Task directions:
Please repeat the whole listing exactly, but leave out any picture it holds.
====
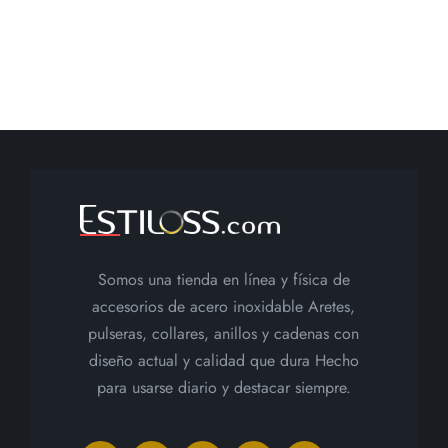
Somos una tienda en línea y física de
accesorios de acero inoxidable Aretes,
pulseras, collares, anillos y cadenas con
diseño actual y calidad que dura Hecho
para usarse diario y destacar siempre.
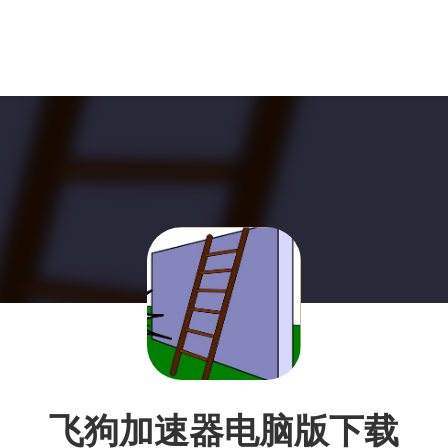
飞狗加速器电脑版下载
====
Task response:
Somos una tienda en línea y física de
accesorios de acero inoxidable Aretes,
pulseras, collares, anillos y cadenas con
diseño actual y calidad que dura Hecho
para usarse diario y destacar siempre.
飞狗加速器电脑版下载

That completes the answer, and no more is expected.